Description of the task: A single number is the expected answer: the count of lines in the listing that hold the word "שוורצקופף".
───── Material for this task ─────
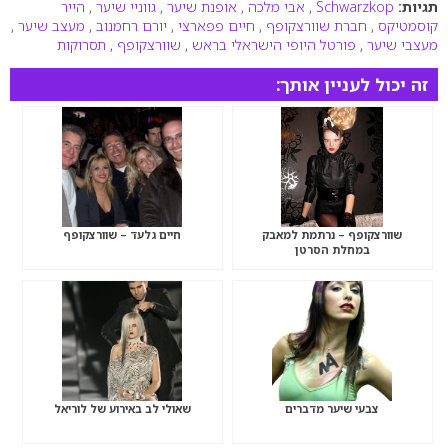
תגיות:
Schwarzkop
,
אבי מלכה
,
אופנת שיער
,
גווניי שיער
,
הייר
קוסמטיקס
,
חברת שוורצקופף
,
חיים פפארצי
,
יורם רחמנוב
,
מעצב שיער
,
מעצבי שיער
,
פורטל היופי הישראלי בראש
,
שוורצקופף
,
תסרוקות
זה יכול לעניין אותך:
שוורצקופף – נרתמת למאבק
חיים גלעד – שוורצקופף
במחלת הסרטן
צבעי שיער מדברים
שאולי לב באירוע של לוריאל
─────
───── Material for this task ─────
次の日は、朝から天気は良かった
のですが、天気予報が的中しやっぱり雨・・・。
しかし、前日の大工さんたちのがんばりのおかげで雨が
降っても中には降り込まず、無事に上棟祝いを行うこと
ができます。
─────
Task answer: 4